A new bifunctional C3N nanosheet of NO2, SO2 gas sensor and CO2 separation: A first-principles study

A new-style two-dimensional C3N monolayer, unlike the honeycomb C3N monolayer, is proposed as a gas sensor, capture and separation. By using the first-principles method, the adsorption behaviors of gas molecules (NH3, H2S, SO2, CO, CO2, NO, NO2, CH4, HCN, N-2, H-2 and O-2) on the C3N monolayer were investigated, and the charge density difference, density of state and Hirshfeld charge of those adsorption systems were also discussed. The results show that the SO2 and NO2 are chemisorbed on the C3N nanosheet with large adsorption strength, while the other gases are adsorbed by weak physisorption. The analysis of charge density difference and density of state suggests that SO2 and NO2 gain much charge from C3N sheet, and the hybridizations between C3N sheet and SO2/NO2-p orbitals lead to strong gas-adsorbent interactions.
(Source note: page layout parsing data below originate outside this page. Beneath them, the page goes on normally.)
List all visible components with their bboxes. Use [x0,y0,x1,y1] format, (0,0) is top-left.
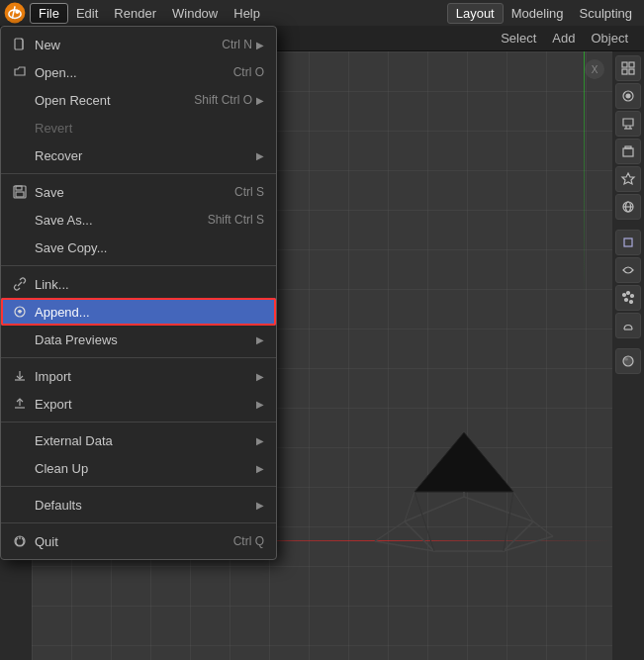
clean-up-arrow: ▶ [256,463,264,474]
menu-render[interactable]: Render [106,4,164,23]
svg-point-42 [631,295,634,298]
properties-scene[interactable] [615,55,641,81]
properties-material[interactable] [615,348,641,374]
open-recent-icon [11,91,29,109]
properties-render[interactable] [615,83,641,109]
menu-bar: File Edit Render Window Help Layout Mode… [0,0,644,26]
menu-item-save-copy[interactable]: Save Copy... [1,234,276,261]
header-add[interactable]: Add [544,29,583,47]
recover-label: Recover [35,148,252,163]
svg-line-21 [405,492,414,521]
export-icon [11,395,29,413]
menu-item-save[interactable]: Save Ctrl S [1,178,276,206]
external-data-arrow: ▶ [256,435,264,446]
properties-object[interactable] [615,230,641,255]
separator-4 [1,422,276,423]
open-recent-arrow: ▶ [256,95,264,106]
open-icon [11,63,29,81]
menu-edit[interactable]: Edit [68,4,106,23]
import-icon [11,367,29,385]
svg-rect-35 [625,146,631,148]
new-shortcut: Ctrl N [222,38,252,51]
import-arrow: ▶ [256,371,264,382]
clean-up-icon [11,459,29,477]
properties-modifier[interactable] [615,257,641,283]
svg-rect-39 [624,238,632,246]
svg-line-18 [533,521,553,536]
file-menu: New Ctrl N ▶ Open... Ctrl O Open Recent … [0,26,277,560]
svg-point-46 [623,356,633,366]
append-icon [11,303,29,321]
menu-item-import[interactable]: Import ▶ [1,362,276,390]
save-copy-icon [11,238,29,256]
separator-5 [1,486,276,487]
properties-view-layer[interactable] [615,139,641,164]
link-icon [11,275,29,293]
open-shortcut: Ctrl O [233,65,264,79]
save-as-shortcut: Shift Ctrl S [208,213,264,227]
workspace-tab-modeling[interactable]: Modeling [504,4,572,23]
new-doc-icon [11,36,29,53]
properties-particles[interactable] [615,285,641,311]
menu-item-revert: Revert [1,114,276,141]
header-object[interactable]: Object [583,29,636,47]
menu-item-new[interactable]: New Ctrl N ▶ [1,31,276,58]
data-previews-icon [11,330,29,348]
svg-rect-25 [622,62,627,67]
workspace-tab-sculpting[interactable]: Sculpting [572,4,640,23]
gizmo-x[interactable]: X [585,59,604,79]
menu-item-append[interactable]: Append... [1,298,276,326]
open-label: Open... [35,65,214,80]
new-arrow: ▶ [256,40,264,50]
properties-output[interactable] [615,111,641,137]
menu-item-link[interactable]: Link... [1,270,276,298]
save-icon [11,183,29,201]
workspace-tab-layout[interactable]: Layout [447,3,504,24]
menu-item-quit[interactable]: Quit Ctrl Q [1,527,276,555]
properties-scene-settings[interactable] [615,166,641,192]
defaults-label: Defaults [35,498,252,513]
viewport-overlays: X [585,59,604,79]
right-panel [612,51,644,660]
header-select[interactable]: Select [493,29,544,47]
revert-label: Revert [35,121,264,136]
export-arrow: ▶ [256,399,264,410]
properties-physics[interactable] [615,313,641,338]
menu-item-save-as[interactable]: Save As... Shift Ctrl S [1,206,276,234]
menu-help[interactable]: Help [226,4,268,23]
svg-point-40 [623,294,626,297]
svg-point-0 [5,3,26,24]
recover-arrow: ▶ [256,150,264,161]
menu-item-external-data[interactable]: External Data ▶ [1,426,276,454]
svg-marker-14 [414,432,513,492]
save-copy-label: Save Copy... [35,240,264,255]
quit-shortcut: Ctrl Q [233,534,264,548]
menu-item-open-recent[interactable]: Open Recent Shift Ctrl O ▶ [1,86,276,114]
data-previews-label: Data Previews [35,332,252,347]
menu-item-open[interactable]: Open... Ctrl O [1,58,276,86]
save-label: Save [35,185,215,200]
properties-world[interactable] [615,194,641,220]
import-label: Import [35,369,252,384]
svg-rect-48 [15,39,23,49]
menu-item-defaults[interactable]: Defaults ▶ [1,491,276,519]
menu-item-recover[interactable]: Recover ▶ [1,141,276,169]
recover-icon [11,146,29,164]
svg-rect-26 [629,62,634,67]
separator-2 [1,265,276,266]
separator-6 [1,522,276,523]
file-dropdown: New Ctrl N ▶ Open... Ctrl O Open Recent … [0,26,277,560]
separator-1 [1,173,276,174]
svg-rect-28 [629,69,634,74]
menu-item-data-previews[interactable]: Data Previews ▶ [1,326,276,353]
quit-label: Quit [35,534,214,549]
menu-window[interactable]: Window [164,4,226,23]
svg-line-22 [513,492,533,521]
menu-file[interactable]: File [30,3,68,24]
menu-item-export[interactable]: Export ▶ [1,390,276,418]
svg-point-44 [630,301,633,304]
open-recent-label: Open Recent [35,93,174,108]
revert-icon [11,119,29,137]
menu-item-clean-up[interactable]: Clean Up ▶ [1,454,276,482]
defaults-icon [11,496,29,514]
The recovery time of SO2 and NO2 is predicted to be 7.47 x 10(-4) s and 15.91 s at room temperature. Additionally, the CO2 can be captured and separated from the mixtures of CO2, NH3, H2S, CO, CH4, H-2 through injecting two electrons into C3N sheet. Therefore, the new C3N nanosheet can be a promising bifunctional material as SO2, NO2 sensor and CO2 separation.